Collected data

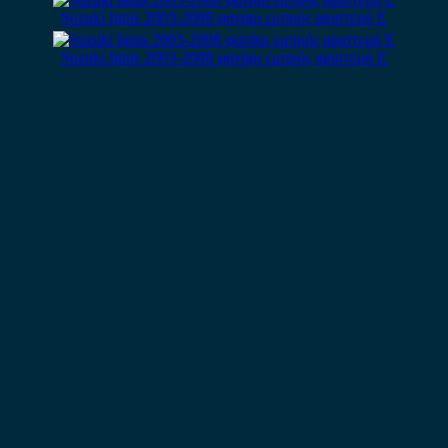
Suzuki Ignis 2003-2008 φανάρι εμπρός αριστερό Ε
Suzuki Ignis 2003-2008 φανάρι εμπρός αριστερό E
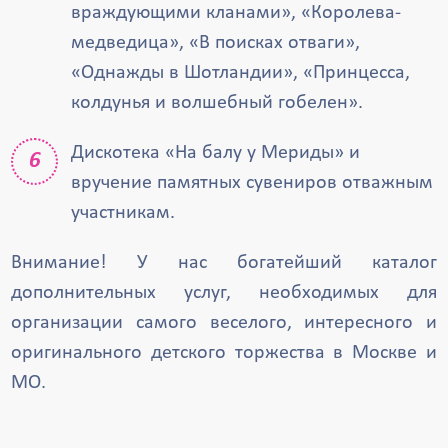
враждующими кланами», «Королева-
медведица», «В поисках отваги»,
«Однажды в Шотландии», «Принцесса,
колдунья и волшебный гобелен».
Дискотека «На балу у Мериды» и
вручение памятных сувениров отважным
участникам.
Внимание! У нас богатейший каталог
дополнительных услуг, необходимых для
организации самого веселого, интересного и
оригинального детского торжества в Москве и
МО.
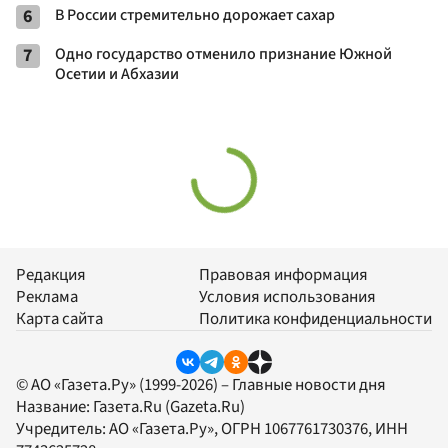
6
В России стремительно дорожает сахар
7
Одно государство отменило признание Южной
Осетии и Абхазии
Редакция
Правовая информация
Реклама
Условия использования
Карта сайта
Политика конфиденциальности
© АО «Газета.Ру» (1999-2026) – Главные новости дня
Название:
Газета.Ru
(Gazeta.Ru)
Учредитель:
АО «Газета.Ру»
, ОГРН 1067761730376, ИНН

* **Your objective**: From the entries above, extract each line containing "αριστερό".

* **Solution below**:
Suzuki Ignis 2003-2008 φανάρι εμπρός αριστερό Ε
Suzuki Ignis 2003-2008 φανάρι εμπρός αριστερό E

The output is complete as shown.